There have been almost US $ 350 million of fines levied under GDPR since its inception in July 2018. The California Consumer Privacy Act (CCPA) and NY Department of Financial Services (NY DFS) 500 and the NY Shield Act are also ramping up. Insurers are also coming to the party, and NY DFS now wants them to understand systemic risk in their insureds. They are jacking up their cyber insurance premiums to cover for the risks and higher classes they’ve been underwriting; now DFS wants them to understand systemic risk. I think they’ll tighten their terms, and the burden will be put back on the boardroom and companies to be more effective at understanding and mitigating both cyber and systemic risk. We’re only in the first inning on these issues, and the boardroom has a long way to go.

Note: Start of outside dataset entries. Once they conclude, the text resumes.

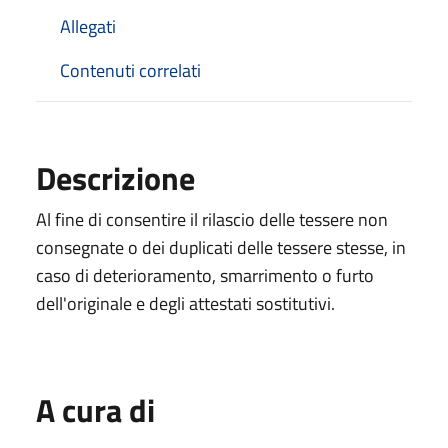
Allegati
Contenuti correlati
Descrizione
Al fine di consentire il rilascio delle tessere non
consegnate o dei duplicati delle tessere stesse, in
caso di deterioramento, smarrimento o furto
dell'originale e degli attestati sostitutivi.
A cura di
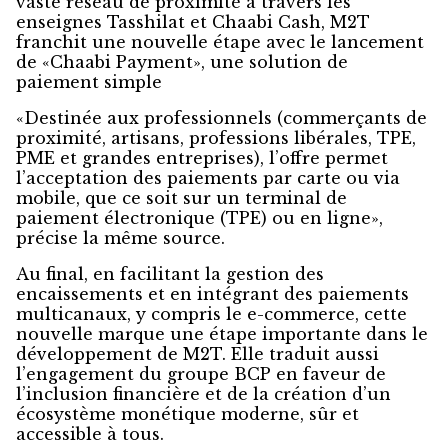
vaste réseau de proximité à travers les
enseignes Tasshilat et Chaabi Cash, M2T
franchit une nouvelle étape avec le lancement
de «Chaabi Payment», une solution de
paiement simple
«Destinée aux professionnels (commerçants de
proximité, artisans, professions libérales, TPE,
PME et grandes entreprises), l’offre permet
l’acceptation des paiements par carte ou via
mobile, que ce soit sur un terminal de
paiement électronique (TPE) ou en ligne»,
précise la même source.
Au final, en facilitant la gestion des
encaissements et en intégrant des paiements
multicanaux, y compris le e-commerce, cette
nouvelle marque une étape importante dans le
développement de M2T. Elle traduit aussi
l’engagement du groupe BCP en faveur de
l’inclusion financière et de la création d’un
écosystème monétique moderne, sûr et
accessible à tous.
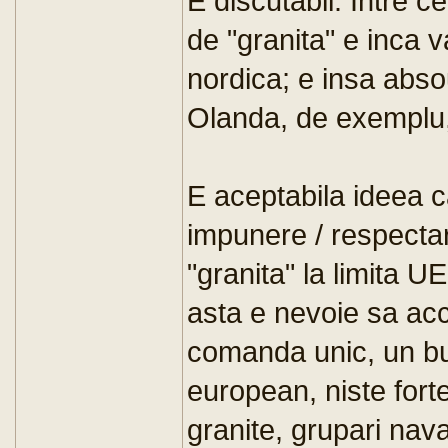
E discutabil. Intre 
de "granita" e inca v
nordica; e insa absou
Olanda, de exemplu,
E aceptabila ideea c
impunere / respectar
"granita" la limita 
asta e nevoie sa acc
comanda unic, un bug
european, niste for
granite, grupari na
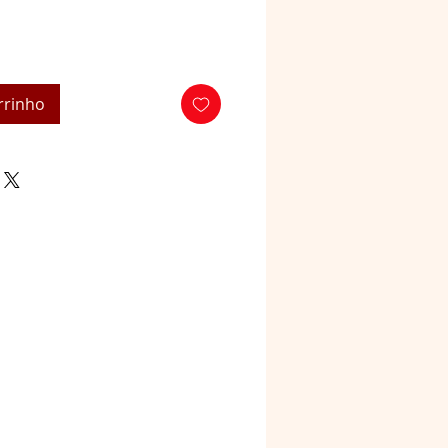
rrinho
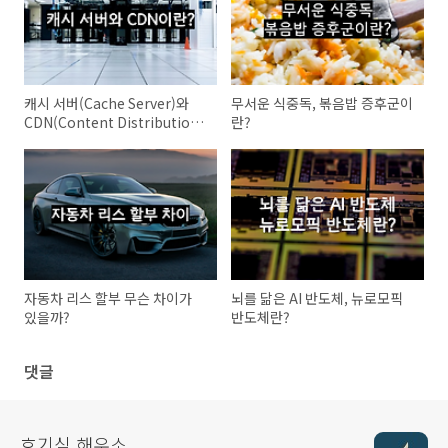
캐시 서버(Cache Server)와
무서운 식중독, 볶음밥 증후군이
CDN(Content Distribution
란?
Networks)
자동차 리스 할부 무슨 차이가
뇌를 닮은 AI 반도체, 뉴로모픽
있을까?
반도체란?
댓글
호기심 해우소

The good news is there are some leading practices and leaders who are doing the right things, and it’s having a major positive business impact on their companies. And these steps aren’t really major transformations at the board level, and they can be made relatively quickly. My strong recommendations include:
- Adding and developing digitally and cyber-savvy directors;
- Organizing the board more effectively and efficiently on digital and cyber issues. We love Technology and Cybersecurity Committees; and finally,
- Evolving risk governance and management to understand systemic risk in the digital business system and beyond.
These are things that any board can quickly and easily achieve, and they’ll have an enormous positive impact on reducing litigation risk, business risk and helping with growth. Boards have been too slow in evolving to these new needs, so there will undoubtedly be more bad news coming.
Bob Zukis is Founder/CEO of the Digital Directors Network (DNN) and co-author THE GREAT REBOOT – Succeeding in a World of Catastrophic Risk and Opportunity.